А вот это, о крайне правых, требует, конечно, отдельной темы, и я с удовольствием бы поговорила, но, к сожалению, я не вижу здесь ни репов, склонных к центризму, ни демов, способных "поступиться принципами".
А с одной Аннушкой беседовать в стиле "да, это именно так!" будет скучно.
Очень хотелось бы послушать нормальных репов, которые "не мага" и "антитрамп", которые понимают, что америка и так была и будет грейт, которая отлично простояла 200 лет и простоит на тех же принципах еще много лет, если будет придерживаться консервативной морали, а не популистских и конспиративных теорий и культа личности.
https://news.yahoo.com/experts-warn-inc ... 29033.html
Individuals rather than organized groups more likely to commit extremist crimes as inflammatory Republican rhetoric escalates.
"Before the internet and before social media, how an individual was likely to radicalize is that it was going to be through a face-to-face relationship that they had in the physical world,” Jensen said.
“So they had a cousin that was involved in a skinhead gang and they recruited them, or there was a group active in their neighborhood and they saw a flyer and took an interest in it.

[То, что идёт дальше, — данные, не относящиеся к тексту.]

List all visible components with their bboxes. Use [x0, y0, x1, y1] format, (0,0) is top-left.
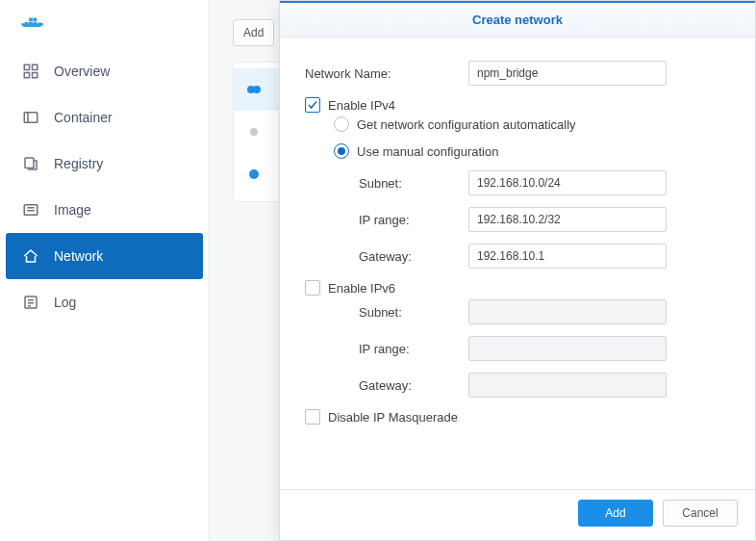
ipv4-subnet-input[interactable] [468, 170, 667, 195]
network-name-label: Network Name: [305, 66, 468, 81]
ipv4-gateway-label: Gateway: [305, 249, 468, 264]
dialog-body: Network Name: Enable IPv4 Get network co… [280, 38, 755, 489]
add-button[interactable]: Add [578, 500, 653, 527]
ipv4-manual-radio[interactable] [334, 143, 349, 159]
enable-ipv4-label: Enable IPv4 [328, 98, 395, 113]
ipv6-gateway-input [468, 373, 667, 398]
ipv4-auto-radio[interactable] [334, 116, 349, 132]
ipv6-iprange-input [468, 336, 667, 361]
dialog-title: Create network [280, 1, 755, 38]
enable-ipv4-checkbox[interactable] [305, 97, 320, 113]
ipv4-manual-label: Use manual configuration [357, 144, 498, 159]
cancel-button[interactable]: Cancel [663, 500, 738, 527]
dialog-footer: Add Cancel [280, 489, 755, 540]
create-network-dialog: Create network Network Name: Enable IPv4… [279, 0, 756, 541]
network-name-input[interactable] [468, 61, 667, 86]
ipv4-gateway-input[interactable] [468, 244, 667, 269]
disable-masquerade-checkbox[interactable] [305, 409, 320, 425]
ipv6-subnet-input [468, 299, 667, 324]
disable-masquerade-label: Disable IP Masquerade [328, 410, 458, 425]
ipv6-iprange-label: IP range: [305, 342, 468, 356]
ipv4-iprange-label: IP range: [305, 213, 468, 227]
ipv6-gateway-label: Gateway: [305, 378, 468, 393]
ipv4-iprange-input[interactable] [468, 207, 667, 232]
ipv4-auto-label: Get network configuration automatically [357, 117, 576, 132]
enable-ipv6-label: Enable IPv6 [328, 281, 395, 296]
enable-ipv6-checkbox[interactable] [305, 280, 320, 296]
ipv6-subnet-label: Subnet: [305, 305, 468, 320]
ipv4-subnet-label: Subnet: [305, 176, 468, 191]
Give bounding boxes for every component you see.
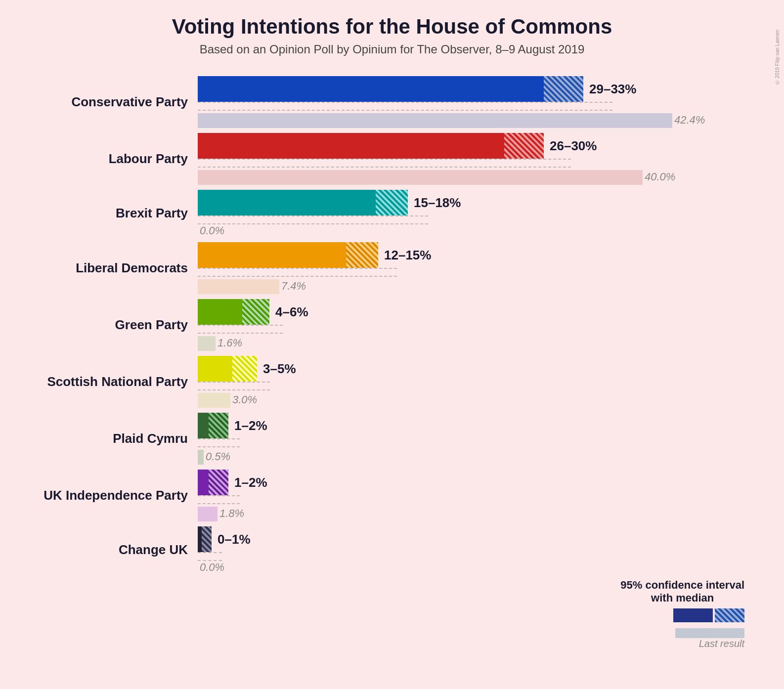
dotted-line: [198, 325, 283, 334]
main-bar-line: 3–5%: [198, 356, 296, 382]
main-bar-line: 12–15%: [198, 242, 431, 268]
main-bar-line: 26–30%: [198, 133, 675, 159]
legend-bar-row: [673, 608, 744, 622]
last-result-label: 0.0%: [200, 224, 461, 237]
last-result-bar: [198, 336, 216, 351]
last-result-bar: [198, 450, 204, 465]
bar-solid: [198, 190, 376, 215]
dotted-line: [198, 102, 612, 111]
bar-group: 1–2%1.8%: [198, 470, 267, 521]
bar-group: 4–6%1.6%: [198, 299, 308, 351]
party-row: Scottish National Party3–5%3.0%: [30, 356, 764, 408]
party-row: Liberal Democrats12–15%7.4%: [30, 242, 764, 294]
last-result-label: 42.4%: [674, 114, 705, 127]
bar-solid: [198, 356, 232, 382]
bar-solid: [198, 76, 544, 102]
bar-group: 3–5%3.0%: [198, 356, 296, 408]
copyright: © 2019 Filip van Laenen: [775, 30, 780, 85]
pct-label: 0–1%: [218, 532, 251, 547]
bar-solid: [198, 470, 209, 495]
last-result-label: 40.0%: [645, 171, 675, 183]
last-result-label: 1.6%: [218, 337, 242, 349]
pct-label: 29–33%: [589, 82, 636, 97]
bar-group: 0–1%0.0%: [198, 526, 251, 574]
bar-group: 1–2%0.5%: [198, 413, 267, 465]
pct-label: 26–30%: [550, 138, 597, 154]
bar-hatched: [376, 190, 408, 215]
party-label: Conservative Party: [30, 94, 198, 110]
last-result-bar: [198, 393, 230, 408]
party-row: Labour Party26–30%40.0%: [30, 133, 764, 185]
dotted-line: [198, 215, 428, 224]
party-row: UK Independence Party1–2%1.8%: [30, 470, 764, 521]
last-result-label: 1.8%: [219, 507, 244, 520]
bar-hatched: [504, 133, 544, 159]
party-row: Brexit Party15–18%0.0%: [30, 190, 764, 237]
party-label: Brexit Party: [30, 206, 198, 221]
party-label: Green Party: [30, 317, 198, 333]
last-result-line: 3.0%: [198, 392, 296, 408]
last-result-bar: [198, 279, 279, 294]
party-label: Change UK: [30, 542, 198, 558]
bar-group: 29–33%42.4%: [198, 76, 705, 128]
dotted-line: [198, 268, 397, 277]
pct-label: 1–2%: [234, 418, 267, 433]
chart-container: Voting Intentions for the House of Commo…: [0, 0, 784, 689]
party-row: Change UK0–1%0.0%: [30, 526, 764, 574]
chart-title: Voting Intentions for the House of Commo…: [20, 15, 764, 39]
party-label: Labour Party: [30, 151, 198, 167]
bar-group: 12–15%7.4%: [198, 242, 431, 294]
legend-hatched-bar: [715, 608, 744, 622]
bar-hatched: [209, 470, 228, 495]
pct-label: 1–2%: [234, 475, 267, 490]
last-result-bar: [198, 507, 218, 521]
legend-last-label: Last result: [675, 628, 744, 649]
bar-hatched: [242, 299, 269, 325]
bar-hatched: [232, 356, 257, 382]
pct-label: 3–5%: [263, 361, 296, 377]
bar-group: 15–18%0.0%: [198, 190, 461, 237]
bar-solid: [198, 526, 202, 552]
legend: 95% confidence interval with median Last…: [620, 579, 744, 649]
party-label: UK Independence Party: [30, 488, 198, 503]
main-bar-line: 15–18%: [198, 190, 461, 215]
bar-solid: [198, 242, 346, 268]
bar-hatched: [346, 242, 378, 268]
last-result-line: 0.5%: [198, 449, 267, 465]
last-result-line: 7.4%: [198, 278, 431, 294]
bar-hatched: [202, 526, 212, 552]
dotted-line: [198, 438, 240, 447]
legend-solid-bar: [673, 608, 713, 622]
main-bar-line: 29–33%: [198, 76, 705, 102]
chart-area: Conservative Party29–33%42.4%Labour Part…: [30, 76, 764, 579]
party-label: Liberal Democrats: [30, 260, 198, 276]
pct-label: 12–15%: [384, 248, 431, 263]
party-row: Conservative Party29–33%42.4%: [30, 76, 764, 128]
main-bar-line: 4–6%: [198, 299, 308, 325]
legend-last-bar: [675, 628, 744, 638]
main-bar-line: 0–1%: [198, 526, 251, 552]
last-result-label: 7.4%: [281, 280, 306, 293]
pct-label: 4–6%: [275, 304, 308, 320]
party-row: Green Party4–6%1.6%: [30, 299, 764, 351]
last-result-line: 1.8%: [198, 506, 267, 521]
legend-title: 95% confidence interval with median: [620, 579, 744, 604]
last-result-line: 1.6%: [198, 335, 308, 351]
party-row: Plaid Cymru1–2%0.5%: [30, 413, 764, 465]
bar-solid: [198, 413, 209, 438]
main-bar-line: 1–2%: [198, 413, 267, 438]
bar-solid: [198, 299, 242, 325]
last-result-bar: [198, 170, 643, 185]
last-result-line: 42.4%: [198, 112, 705, 128]
bar-solid: [198, 133, 504, 159]
main-bar-line: 1–2%: [198, 470, 267, 495]
pct-label: 15–18%: [414, 195, 461, 211]
bar-hatched: [544, 76, 583, 102]
dotted-line: [198, 495, 240, 504]
last-result-label: 0.5%: [206, 450, 230, 463]
dotted-line: [198, 159, 571, 168]
last-result-label: 3.0%: [232, 393, 257, 406]
chart-subtitle: Based on an Opinion Poll by Opinium for …: [20, 43, 764, 56]
bar-hatched: [209, 413, 228, 438]
party-label: Scottish National Party: [30, 374, 198, 389]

“It was a much more labor-intensive process to get people involved."
With the advent of social media, white supremacist ideas and groups are available “at the click of a button”, Jensen said. Individuals have a much easier path to becoming radicalized.

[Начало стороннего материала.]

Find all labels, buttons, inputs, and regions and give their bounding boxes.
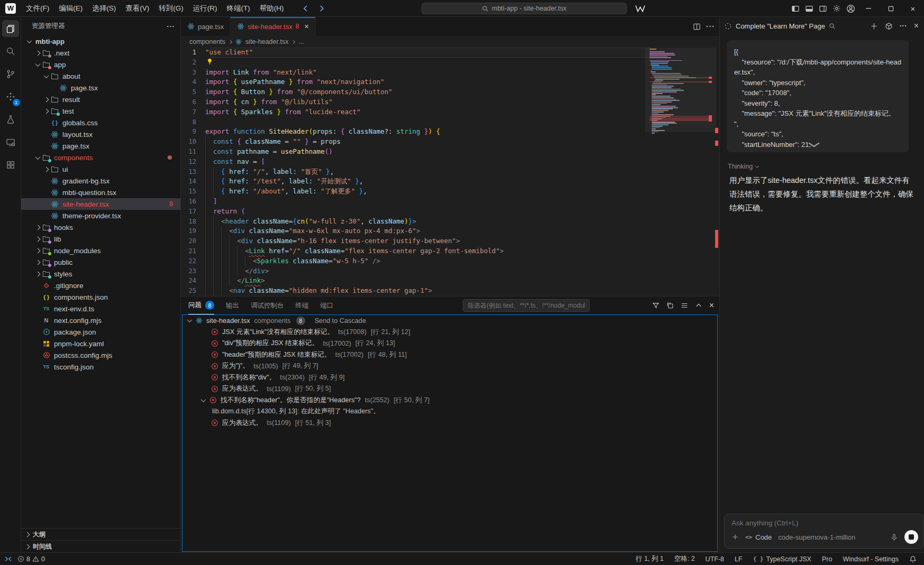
problem-row[interactable]: "div"预期的相应 JSX 结束标记。 ts(17002) [行 24, 列 … xyxy=(182,338,717,349)
outline-section[interactable]: 大纲 xyxy=(21,528,180,540)
cascade-flows-icon[interactable]: 1 xyxy=(2,88,19,105)
view-as-list-icon[interactable] xyxy=(681,302,688,309)
code-line-21[interactable]: 21<Link href="/" className="flex items-c… xyxy=(181,246,719,256)
twisty-icon[interactable] xyxy=(35,61,41,67)
code-line-19[interactable]: 19<div className="max-w-6xl mx-auto px-4… xyxy=(181,226,719,236)
status-item-Windsurf - Settings[interactable]: Windsurf - Settings xyxy=(843,555,899,563)
tree-item-mbti-question.tsx[interactable]: mbti-question.tsx xyxy=(21,187,180,198)
toggle-secondary-sidebar-icon[interactable] xyxy=(816,0,830,17)
code-line-12[interactable]: 12const nav = [ xyxy=(181,157,719,167)
code-line-13[interactable]: 13{ href: "/", label: "首页" }, xyxy=(181,167,719,177)
tree-item-layout.tsx[interactable]: layout.tsx xyxy=(21,128,180,140)
tree-item-pnpm-lock.yaml[interactable]: pnpm-lock.yaml xyxy=(21,338,180,349)
timeline-section[interactable]: 时间线 xyxy=(21,540,180,552)
menu-item[interactable]: 编辑(E) xyxy=(54,2,87,15)
stop-button[interactable] xyxy=(904,530,918,544)
extensions-icon[interactable] xyxy=(2,156,19,173)
twisty-icon[interactable] xyxy=(187,317,193,322)
notifications-bell-icon[interactable] xyxy=(909,555,917,563)
tree-item-site-header.tsx[interactable]: site-header.tsx8 xyxy=(21,198,180,210)
problem-row[interactable]: 找不到名称"div"。 ts(2304) [行 49, 列 9] xyxy=(182,372,717,384)
code-line-9[interactable]: 9export function SiteHeader(props: { cla… xyxy=(181,127,719,137)
microphone-icon[interactable] xyxy=(890,533,898,541)
code-line-3[interactable]: 3import Link from "next/link" xyxy=(181,68,719,78)
tree-item-result[interactable]: result xyxy=(21,94,180,105)
filter-funnel-icon[interactable] xyxy=(652,302,660,309)
lightbulb-icon[interactable] xyxy=(206,58,213,66)
status-item-Pro[interactable]: Pro xyxy=(822,555,832,563)
status-item-LF[interactable]: LF xyxy=(735,555,743,563)
breadcrumb-symbol[interactable]: ... xyxy=(298,38,304,45)
add-context-icon[interactable] xyxy=(731,533,739,541)
tree-item-about[interactable]: about xyxy=(21,70,180,82)
tree-item-page.tsx[interactable]: page.tsx xyxy=(21,82,180,94)
menu-item[interactable]: 转到(G) xyxy=(154,2,188,15)
twisty-icon[interactable] xyxy=(27,38,32,43)
problem-row[interactable]: 找不到名称"header"。你是否指的是"Headers"? ts(2552) … xyxy=(182,395,717,406)
minimize-button[interactable] xyxy=(857,0,880,17)
twisty-icon[interactable] xyxy=(44,166,49,172)
split-editor-icon[interactable] xyxy=(693,23,701,31)
tab-page-tsx[interactable]: page.tsx xyxy=(181,17,231,36)
code-line-10[interactable]: 10const { className = "" } = props xyxy=(181,137,719,147)
testing-icon[interactable] xyxy=(2,111,19,128)
conversation-search-icon[interactable] xyxy=(829,23,836,30)
code-line-15[interactable]: 15{ href: "/about", label: "了解更多" }, xyxy=(181,187,719,197)
problems-filter[interactable] xyxy=(463,299,590,312)
tree-item-next-env.d.ts[interactable]: TSnext-env.d.ts xyxy=(21,303,180,314)
code-line-7[interactable]: 7import { Sparkles } from "lucide-react" xyxy=(181,107,719,117)
twisty-icon[interactable] xyxy=(201,397,206,402)
code-line-16[interactable]: 16] xyxy=(181,197,719,207)
command-center-search[interactable]: mbti-app - site-header.tsx xyxy=(422,3,627,14)
problem-related-info[interactable]: lib.dom.d.ts[行 14300, 列 13]: 在此处声明了 "Hea… xyxy=(182,406,717,418)
twisty-icon[interactable] xyxy=(35,236,41,242)
tree-item-app[interactable]: app xyxy=(21,59,180,70)
code-line-4[interactable]: 4import { usePathname } from "next/navig… xyxy=(181,77,719,87)
status-item-空格: 2[interactable]: 空格: 2 xyxy=(674,554,695,563)
breadcrumb-file[interactable]: site-header.tsx xyxy=(245,38,288,45)
tree-item-public[interactable]: public xyxy=(21,256,180,268)
source-control-icon[interactable] xyxy=(2,66,19,82)
twisty-icon[interactable] xyxy=(35,271,41,276)
tree-item-components[interactable]: components xyxy=(21,152,180,163)
breadcrumb-folder[interactable]: components xyxy=(189,38,225,45)
panel-tab-终端[interactable]: 终端 xyxy=(296,297,309,314)
panel-tab-端口[interactable]: 端口 xyxy=(321,297,334,314)
code-line-22[interactable]: 22<Sparkles className="w-5 h-5" /> xyxy=(181,256,719,266)
twisty-icon[interactable] xyxy=(35,50,41,55)
search-sidebar-icon[interactable] xyxy=(2,43,19,60)
toggle-sidebar-icon[interactable] xyxy=(789,0,802,17)
tree-item-.gitignore[interactable]: .gitignore xyxy=(21,280,180,291)
tree-item-styles[interactable]: styles xyxy=(21,268,180,280)
code-line-1[interactable]: 1"use client" xyxy=(181,48,719,58)
problem-row[interactable]: 应为表达式。 ts(1109) [行 51, 列 3] xyxy=(182,418,717,429)
tree-item-package.json[interactable]: package.json xyxy=(21,326,180,338)
menu-item[interactable]: 选择(S) xyxy=(87,2,121,15)
open-in-editor-icon[interactable] xyxy=(666,302,674,309)
settings-gear-icon[interactable] xyxy=(830,0,844,17)
code-line-6[interactable]: 6import { cn } from "@/lib/utils" xyxy=(181,97,719,107)
close-window-button[interactable]: × xyxy=(902,0,924,17)
code-editor[interactable]: 1"use client"23import Link from "next/li… xyxy=(181,48,719,296)
menu-item[interactable]: 文件(F) xyxy=(21,2,54,15)
back-arrow-icon[interactable] xyxy=(301,4,310,13)
remote-explorer-icon[interactable] xyxy=(2,134,19,151)
model-selector[interactable]: code-supernova-1-million xyxy=(778,533,855,541)
panel-tab-问题[interactable]: 问题8 xyxy=(188,297,214,314)
code-line-25[interactable]: 25<nav className="hidden md:flex items-c… xyxy=(181,286,719,296)
maximize-button[interactable] xyxy=(880,0,902,17)
menu-item[interactable]: 运行(R) xyxy=(188,2,222,15)
cascade-more-icon[interactable]: ··· xyxy=(900,22,907,30)
twisty-icon[interactable] xyxy=(35,225,41,230)
code-line-8[interactable]: 8 xyxy=(181,117,719,127)
menu-item[interactable]: 终端(T) xyxy=(222,2,255,15)
twisty-icon[interactable] xyxy=(44,73,49,78)
code-line-23[interactable]: 23</div> xyxy=(181,266,719,276)
code-line-5[interactable]: 5import { Button } from "@/components/ui… xyxy=(181,87,719,97)
tree-item-components.json[interactable]: { }components.json xyxy=(21,291,180,303)
forward-arrow-icon[interactable] xyxy=(317,4,326,13)
tree-item-postcss.config.mjs[interactable]: postcss.config.mjs xyxy=(21,349,180,361)
collapse-panel-icon[interactable] xyxy=(695,302,702,309)
toggle-panel-icon[interactable] xyxy=(802,0,816,17)
mode-selector[interactable]: <>Code xyxy=(745,533,772,541)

At the same time, the threat of rightwing terrorism has been exacerbated by the normalizing of political violence, or violent rhetoric, by elected officials and media personalities. Prominent figures can provide a gateway for people to commit violence when they demonize immigrants or the LGBTQ+ community, or indulge conspiracies like the great replacement theory, Jensen said.
“They get this disinformation and conspiracy theories that are a bit more watered down: does not make calls to violence, but they provide the mechanisms for people to follow that narrative to the places where they will encounter that rhetoric.”
Susan Corke, intelligence project Director at the Southern Poverty Law Center, said the far right has been “increasingly mobilized since the beginning of the Trump era."(с)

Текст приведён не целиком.